I made my counselor cry on Monday. Seriously. Because she saw how much I’m carrying and how self-sufficient I’m being and she feels so badly for me.
I feel like I’ve attained a new level when I can make my counselor cry.
Nitty Gritty Details:
Daughter who was doing partial hospitalization program successfully completed it and also completed four-day-a-week group program and is down to once a week counseling again. Except, she can’t because she just had her 2nd seizure. We meet with neurology in an hour to get more info, but she’s on an anticonvulsant and has a rescue med as well.
I have two kids finishing senior year in 9 days. Whether both can finish all their work on time I’m unsure, but here’s hoping.
Tomorrow I meet with Ethan’s new governmental agency–the autism waiver people–to see what they can offer him now and in the future.
Jim and I met with a disability life planner on Monday to start the social security paperwork process.
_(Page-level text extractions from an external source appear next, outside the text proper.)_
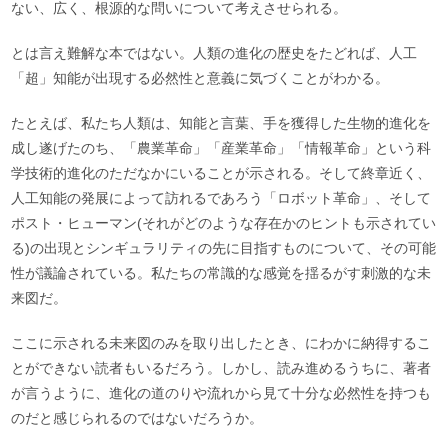
ない、広く、根源的な問いについて考えさせられる。
とは言え難解な本ではない。人類の進化の歴史をたどれば、人工
「超」知能が出現する必然性と意義に気づくことがわかる。
たとえば、私たち人類は、知能と言葉、手を獲得した生物的進化を
成し遂げたのち、「農業革命」「産業革命」「情報革命」という科
学技術的進化のただなかにいることが示される。そして終章近く、
人工知能の発展によって訪れるであろう「ロボット革命」、そして
ポスト・ヒューマン(それがどのような存在かのヒントも示されてい
る)の出現とシンギュラリティの先に目指すものについて、その可能
性が議論されている。私たちの常識的な感覚を揺るがす刺激的な未
来図だ。
ここに示される未来図のみを取り出したとき、にわかに納得するこ
とができない読者もいるだろう。しかし、読み進めるうちに、著者
が言うように、進化の道のりや流れから見て十分な必然性を持つも
のだと感じられるのではないだろうか。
There’s a LOT between Ethan and Laura.
Yesterday (after the above meeting) I emailed our lawyer to update our wills to add another special needs trust. Everything needs to be redone.
Took the seizure daughter to the pediatrician yesterday and also got a boatload of bloodwork done. SIX VIALS of BLOOD. Yowza.
This morning I returned the majority of the hardware and books for cyber school because of the two graduating seniors.
Tomorrow is Laura’s spring art show and Ethan’s spring concert. Always on the same day. We will manage it, but will need to drop off the girls in between so one can rest her brain and the other can babysit her.
There’s always other miscellaneous stuff going on, but that’s the major stuff. I just want to get off the merry go round, people. Does it ever stop??!!